FMF severity, adherence to the Mediterranean diet, and physical activity were assessed using scores.


Results:

A total of 101 patients, 58% of whom were women, were included, with a mean age of 35.7 years, and 55% were smokers. No significant sociodemographic differences were observed according to the different levels of adherence to the Mediterranean diet.


Genotype data were available for only 51/101 patients, of whom 17.6% were M694V homozygotes, and 64.6% were other homozygotes or compound heterozygotes.


Analysis of patients diets showed low adherence to the Mediterranean diet in 34%, moderate adherence in 48%, and good adherence in 19%. Overall, consumption of fish, fruit, and vegetables was below recommendations, whereas intake of cereals, pastries, and red meat was too high.


The only significant difference observed according to Mediterranean‑diet adherence was diarrhea, which was reported almost twice as often in patients with low adherence. Other symptoms, attack frequency, and FMF severity did not differ significantly.


Obesity and the presence of comorbidities (rheumatologic, IBD, cardiovascular) were significantly associated with more severe FMF.


Patients with severe FMF had a longer smoking history and smoked more cigarettes per day. High physical activity levels were more frequent in severe forms (73%), whereas moderate activity predominated in mild (82%) and intermediate (88%) forms.


Discussion:

A potentially beneficial effect of the Mediterranean diet on the digestive tract was observed, with less diarrhea among patients adhering to this diet. This is consistent with the expected effects on the digestive mucosa, microbiota, and the reduction of pro‑inflammatory interleukin secretion.


However, no significant association was found between FMF severity and adherence to the Mediterranean diet.


The association between more severe forms of FMF and intense physical activity should be taken into account: it is advisable to recommend adapted physical activity in order to avoid mechanical stress that could trigger attacks.
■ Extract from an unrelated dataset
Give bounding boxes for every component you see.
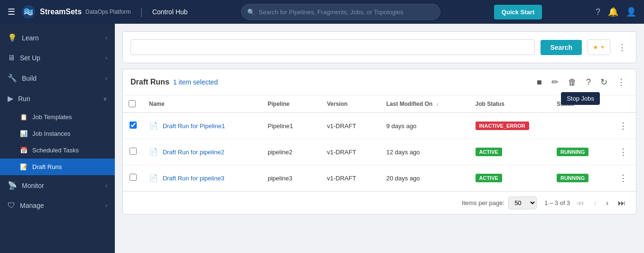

The limitations of this study include the cohort size and its specific characteristics, with generally lower adherence to the Mediterranean diet than would be expected.


In conclusion:

This study, the first conducted in Lebanon on this topic, does not demonstrate a direct association between adherence to the Mediterranean diet and FMF severity, but it does suggest a potential protective effect of the Mediterranean diet against FMF‑related diarrhea. It highlights the high prevalence of poor adherence to this diet and the failure to meet nutritional recommendations for most of its components. The multifactorial nature of FMF supports a comprehensive management approach that integrates targeted dietary and lifestyle strategies alongside treatments, with personalized nutrition and behavioral interventions aimed at improving prognosis and patients quality of life.